Aim of the exercise:
Look through the data below for the line with "Neustart mit unserer Website (332, 657)", and transcribe it exactly together with each line after it up to and including the line with "Mehr erfahren (221, 746)". Give nothing else.

Data shown Block Start

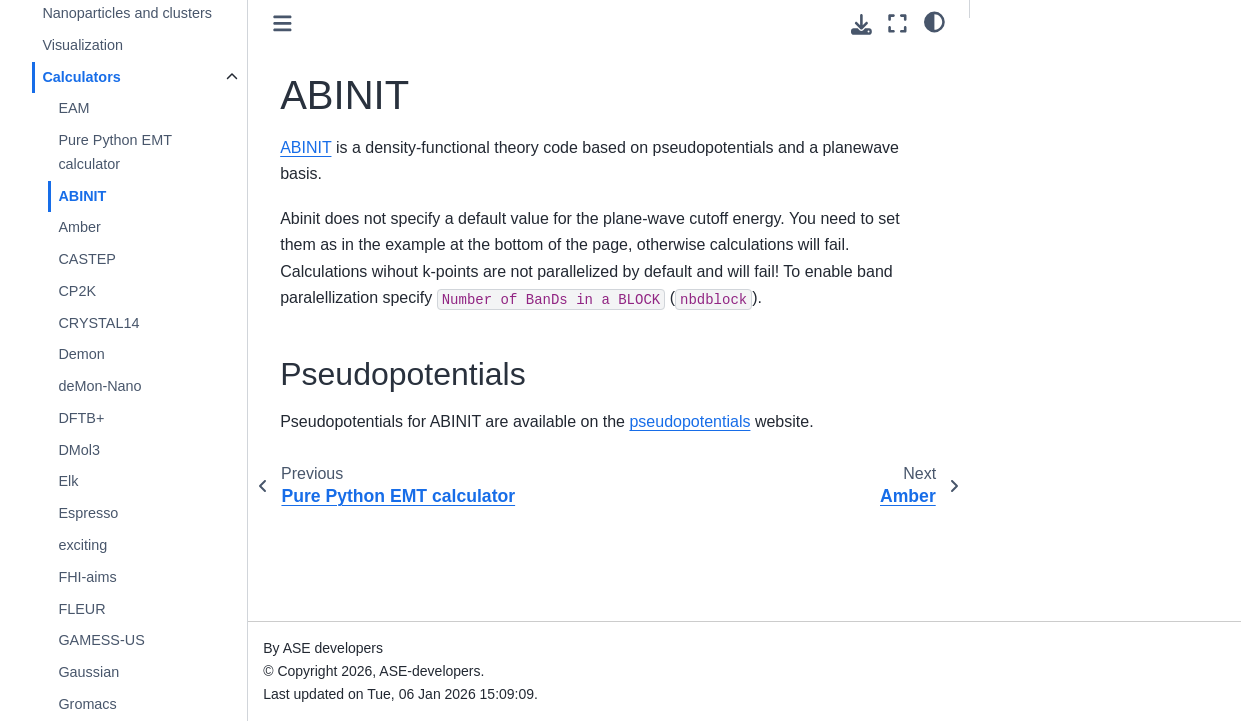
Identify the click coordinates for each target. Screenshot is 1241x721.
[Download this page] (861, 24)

Data shown Block End
Data shown Block Start

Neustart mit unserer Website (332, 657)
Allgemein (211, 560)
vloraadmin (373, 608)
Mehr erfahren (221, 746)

Data shown Block End

Task output:
Neustart mit unserer Website (332, 657)
Allgemein (211, 560)
vloraadmin (373, 608)
Mehr erfahren (221, 746)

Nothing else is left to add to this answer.